== Data block ==
──────
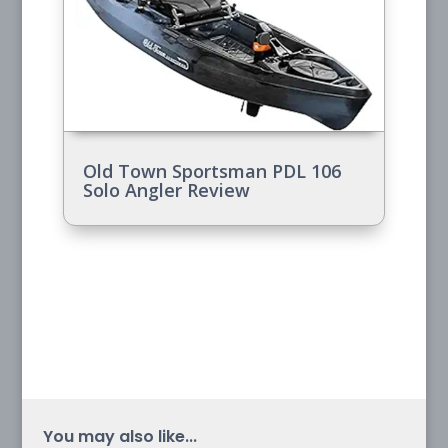
Old Town Sportsman PDL 106
Solo Angler Review
You may also like...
──────
== To do ==
In your copy, include no pictures; print every line above exactly.

== Task solution ==
Old Town Sportsman PDL 106
Solo Angler Review
You may also like...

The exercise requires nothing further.